Extreme weather events are now among the most destructive ever experienced. Climate and weather disasters in the United States since 2010 have averaged $80.2 billion in economic damage with 521 lives lost per year. But the reality is, that number is going up. Between 2015 and 2019, annual damages averaged $106.3 billion with 772 lives lost.

None of this is news to people who have been impacted by extreme weather and to scientists like me who have been paying close attention to these troubling trends. For decades, variable climate trajectories have wobbled along their trend lines as atmospheric concentrations of carbon dioxide resulting from human activity have increased since 1955 to produce seven of the hottest 10 years in history since 2010.

We’re starting to see these impacts manifest themselves in the weather we’re seeing, and the science is now telling us that something new and even more threatening is afoot. It is called “regressing toward the tails” — a very technical but very important new development.

What is it? It is the increasing tendency that extreme events caused by climate change never seem to be as bad as they could have been. While that doesn’t sound like cause for alarm, what it really means is that it is ever more likely that the next extreme weather event — be it fire, flood, drought or heat wave — will be even worse than anything that we have previously experienced. So as a result of climate change, the most damaging impacts we’ve seen so far is becoming the new normal while Mother Nature keeps upping the ante.

Take a look at the worst wildfire year in California’s history: 2017. As of Dec. 22, 2017, 9,270 fires had burned 1,548,429 acres, but this year has topped that. As of Oct. 2, more than 7,900 fires had already burned 3.6 million acres with two months left in the fire season. In fact, the largest wildfire in California history has been joined since August by the third, fourth, fifth and sixth largest of all time, and they are still burning.

Things are not just getting worse. They are also getting harder to control, prevent and predict. Human behavior used to be the usual cause of California fires, meaning future threats could be mitigated by taking strong proactive action against future events. But this year, residents can only retreat from the harm as quickly as possible and hope that the climate will change back. But the climate will not change back, and where can they go? As we continue to see, the COVID-19 pandemic is confounding evacuation efforts.

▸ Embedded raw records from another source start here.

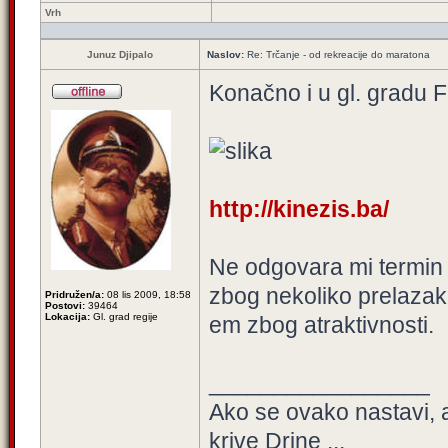
Vrh
Junuz Djipalo
Naslov:
Re: Trčanje - od rekreacije do maratona
Konačno i u gl. gradu 
http://kinezis.ba/
Ne odgovara mi termin 
zbog nekoliko prelazak
Pridružen/a:
08 lis 2009, 18:58
Postovi:
39464
Lokacija:
Gl. grad regije
em zbog atraktivnosti.
_________________
Ako se ovako nastavi, 
krive Drine ...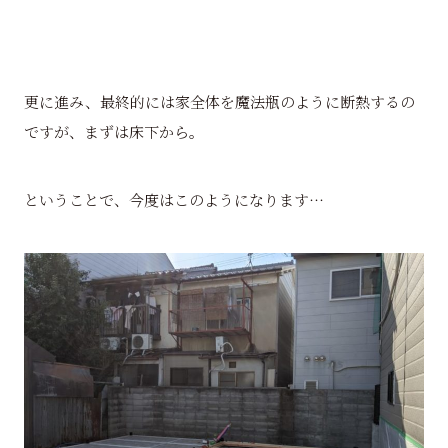
更に進み、最終的には家全体を魔法瓶のように断熱するの
ですが、まずは床下から。
ということで、今度はこのようになります…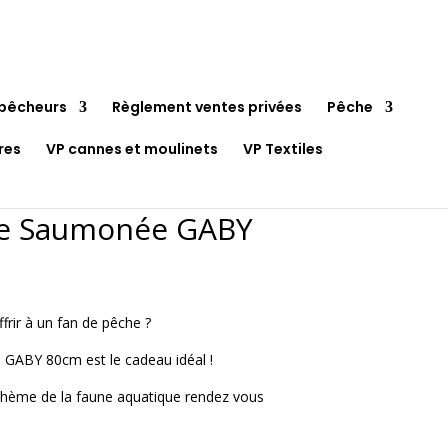
pêcheurs
Règlement ventes privées
Pêche
res
VP cannes et moulinets
VP Textiles
he Saumonée GABY
x
uel
ffrir à un fan de pêche ?
:
45€.
GABY 80cm est le cadeau idéal !
 thème de la faune aquatique rendez vous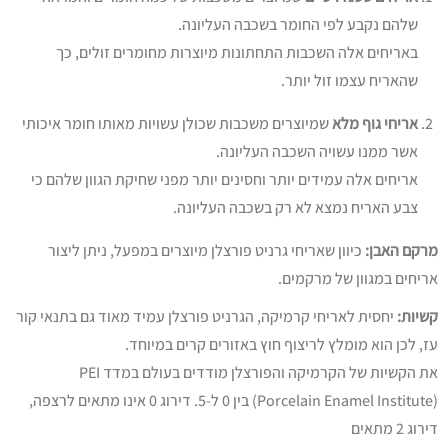
שלהם נקבע לפי החומר בשכבה העליונה.
באריחים אלה השכבות התחתונות מיוצרות מחומרים זולים, כך
שהאריח עצמו זול יותר.
אריחי גוף מלא
שמיוצרים משכבות שכולן עשויות מאותו חומר איכותי
אשר ממנו עשויה השכבה העליונה.
אריחים אלה עמידים יותר וחסינים יותר מפני שחיקת הגוון שלהם כי
צבע האריח נמצא לא רק בשכבה העליונה.
מרקם האבן:
כיוון שאריחי גרניט פורצלן מיוצרים במפעל, ניתן ליצור
אריחים במגוון של מרקמים.
קשיות:
יחסית לאריחי קרמיקה, הגרניט פורצלן עמיד מאוד גם בתנאי קור
עז, לכן הוא מומלץ לריצוף חוץ באזורים קרים במיוחד.
את הקשיות של הקרמיקה והפורצלן מודדים בעולם במדד PEI
(Porcelain Enamel Institute) בין 0 ל-5. דירוג 0 אינו מתאים לרצפה,
דירוג 2 מתאים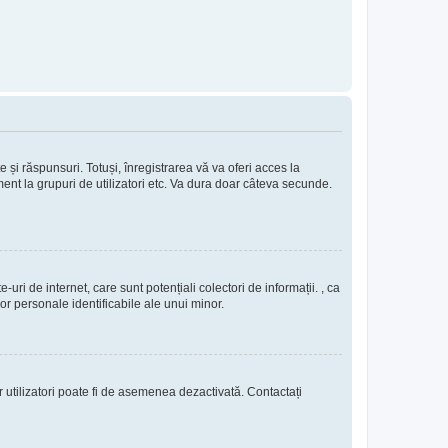
e și răspunsuri. Totuși, înregistrarea vă va oferi acces la
ment la grupuri de utilizatori etc. Va dura doar câteva secunde.
uri de internet, care sunt potențiali colectori de informații. , ca
lor personale identificabile ale unui minor.
or utilizatori poate fi de asemenea dezactivată. Contactați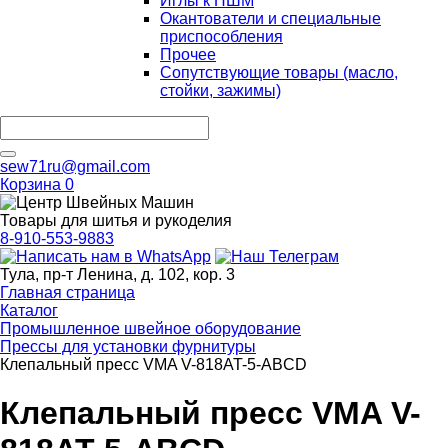
Иглы к ПШМ
Окантователи и специальные
приспособления
Прочее
Сопутствующие товары (масло,
стойки, зажимы)
sew71ru@gmail.com
Корзина
0
Товары для шитья и рукоделия
8-910-553-9883
Тула, пр-т Ленина, д. 102, кор. 3
Главная страница
Каталог
Промышленное швейное оборудование
Прессы для установки фурнитуры
Клепальный пресс VMA V-818AT-5-ABCD
Клепальный пресс VMA V-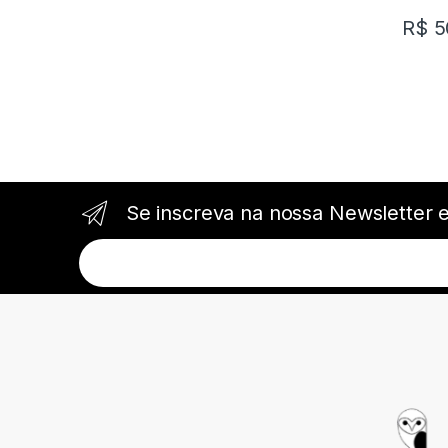
R$
5
Se inscreva na nossa Newsletter 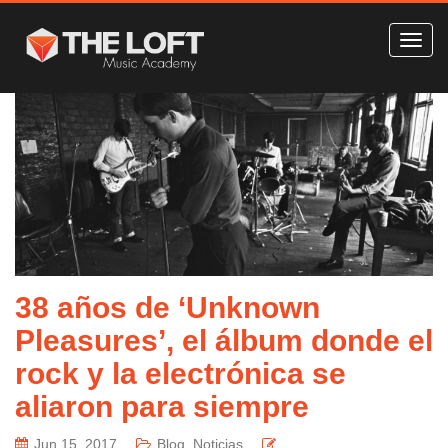
38 años de ‘Unknown
Pleasures’, el álbum donde el
rock y la electrónica se
aliaron para siempre
Jun 15, 2017
Blog
,
Noticias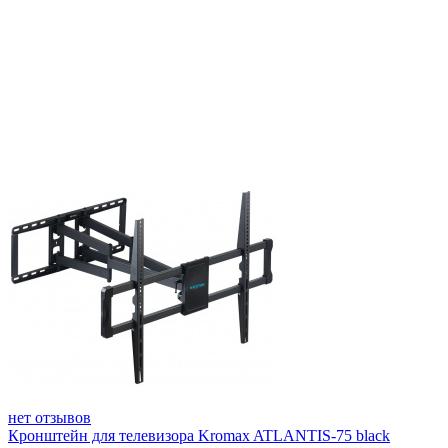
нет отзывов
Кронштейн для телевизора Kromax ATLANTIS-75 black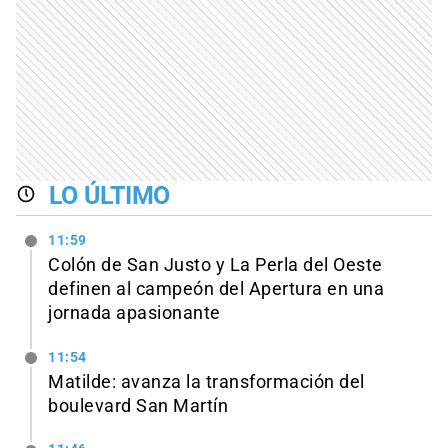
LO ÚLTIMO
11:59
Colón de San Justo y La Perla del Oeste
definen al campeón del Apertura en una
jornada apasionante
11:54
Matilde: avanza la transformación del
boulevard San Martín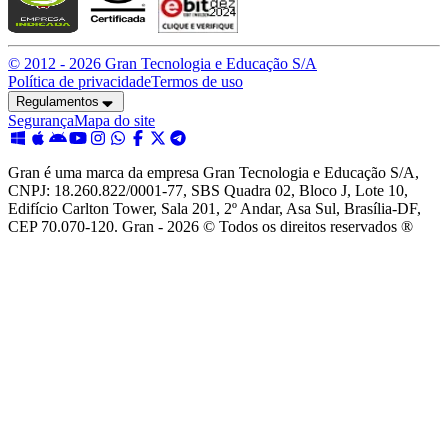
© 2012 -
2026
Gran Tecnologia e Educação S/A
Política de privacidade
Termos de uso
Regulamentos
Segurança
Mapa do site
Gran é uma marca da empresa Gran Tecnologia e Educação S/A,
CNPJ: 18.260.822/0001-77, SBS Quadra 02, Bloco J, Lote 10,
Edifício Carlton Tower, Sala 201, 2º Andar, Asa Sul, Brasília-DF,
CEP 70.070-120. Gran - 2026 © Todos os direitos reservados ®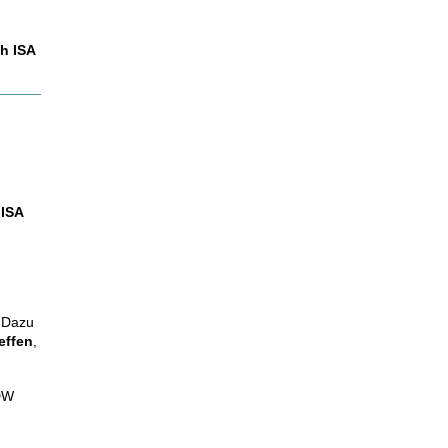
h ISA
d
ISA
 Dazu
effen
,
IDW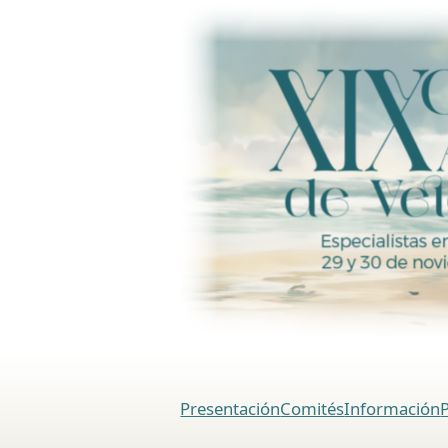
Presentación
Comités
Información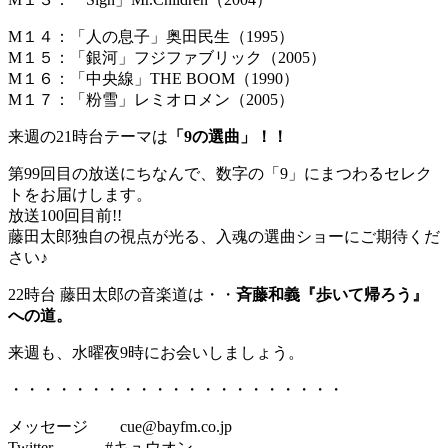
M１４：「人の息子」奥田民生（1995）
M１５：「銀河」フジファブリック（2005）
M１６：「中央線」THE BOOM（1990）
M１７：「粉雪」レミオロメン（2005）
来週の21時台テーマは
「9の選曲」！！
第99回目の放送にちなんで、数字の「9」にまつわるセレク
トをお届けします。
放送100回目前!!
藤田太郎独自の視点が光る、入魂の選曲ショーにご期待くだ
さい♪
22時台 藤田太郎の音楽道は・・
斉藤和義『歩いて帰ろう』
への道。
来週も、水曜夜9時にお会いしましょう。
・・・・・・・・・・・・・・・・・・・・・
メッセージ cue@bayfm.co.jp
Twitter #キュウオン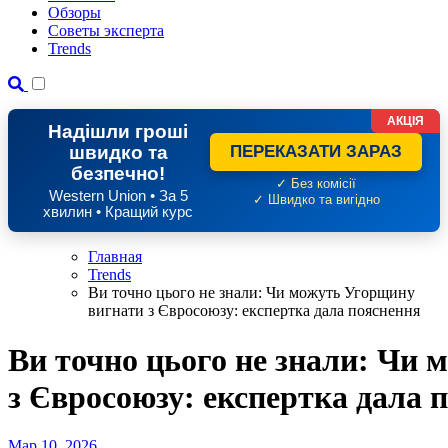
Обзоры
Советы эксперта
Trends
АКЦІЯ
Надішли гроші
швидко та
ПЕРЕКАЗАТИ ЗАРАЗ
безпечно!
✓ Без комісії
Western Union • За 5
✓ Швидко та вигідно
хвилин • Кращий курс
Главная
Trends
Ви точно цього не знали: Чи можуть Угорщину
вигнати з Євросоюзу: експертка дала пояснення
Ви точно цього не знали: Чи
з Євросоюзу: експертка дала 
Мар 10, 2026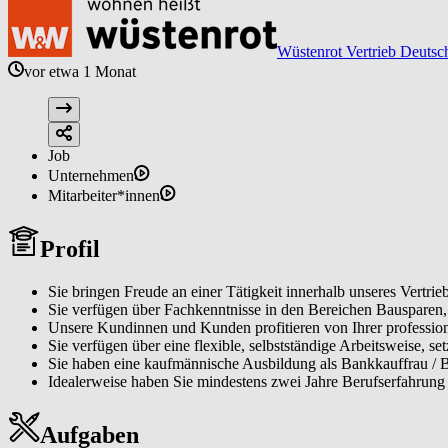
Wüstenrot Vertrieb Deutsc
vor etwa 1 Monat
Job
Unternehmen
Mitarbeiter*innen
Profil
Sie bringen Freude an einer Tätigkeit innerhalb unseres Vertrieb
Sie verfügen über Fachkenntnisse in den Bereichen Bausparen
Unsere Kundinnen und Kunden profitieren von Ihrer profession
Sie verfügen über eine flexible, selbstständige Arbeitsweise, se
Sie haben eine kaufmännische Ausbildung als Bankkauffrau / 
Idealerweise haben Sie mindestens zwei Jahre Berufserfahrung 
Aufgaben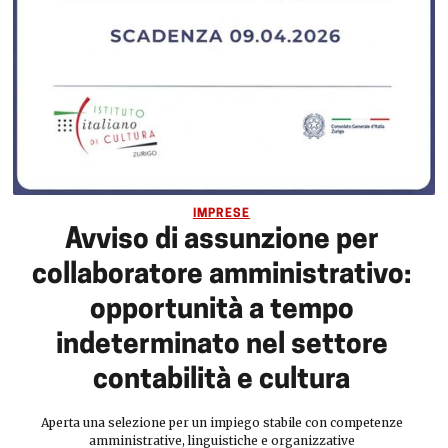
IMPRESE
Avviso di assunzione per
collaboratore amministrativo:
opportunità a tempo
indeterminato nel settore
contabilità e cultura
Aperta una selezione per un impiego stabile con competenze
amministrative, linguistiche e organizzative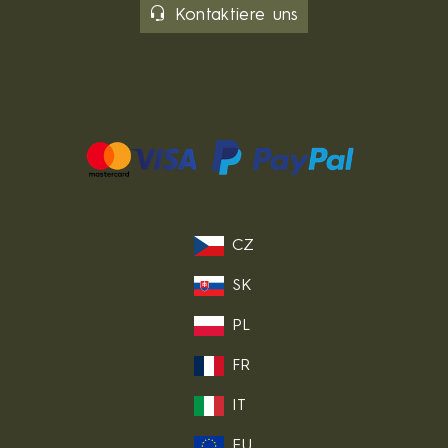
Kontaktiere uns
CZ
SK
PL
FR
IT
EU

The science community has been studying these weather events closely and has developed a growing understanding of what is really going on, but we are now challenged to communicate that knowledge clearly to the general public and lawmakers.

There are at least four problems in this regard. First, people often mistake weather for climate. Second, they really don’t care whether next year will be warmer or cooler than this year. Third, they find it difficult to internalize signal from noise along long-term trends. And fourth, they are very familiar with pendulums.

What’s the problem with pendulums? They give people a false sense of predictability and a misguided sense of stability. The climate pendulums are no longer returning to equilibrium at their lowest points in their arcs. Why? Because their pivot points are moving and accelerating in a dangerous direction (the long-term trends) so that the swinging weights of the pendulums are blowing by their historical limits into some very dark extremes.